▸ Provided data:
#####

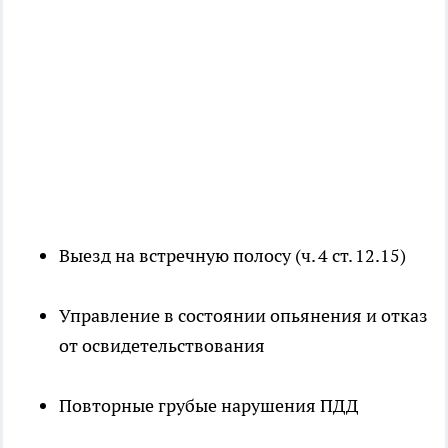
Выезд на встречную полосу (ч. 4 ст. 12.15)
Управление в состоянии опьянения и отказ
от освидетельствования
Повторные грубые нарушения ПДД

#####

▸ Task instructions: The material above should be returned exactly, without pictures.

▸ Exercise output:
Выезд на встречную полосу (ч. 4 ст. 12.15)
Управление в состоянии опьянения и отказ
от освидетельствования
Повторные грубые нарушения ПДД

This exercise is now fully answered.